START COLLECTED DATA
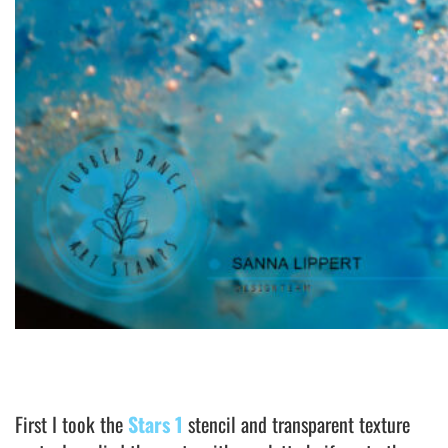
First I took the
Stars 1
stencil and transparent texture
END COLLECTED DATA
> **PROMPT**: Restate the listing word for word. Pictures do not belong in the copy.

> **YOUR SOLUTION**:
First I took the
Stars 1
stencil and transparent texture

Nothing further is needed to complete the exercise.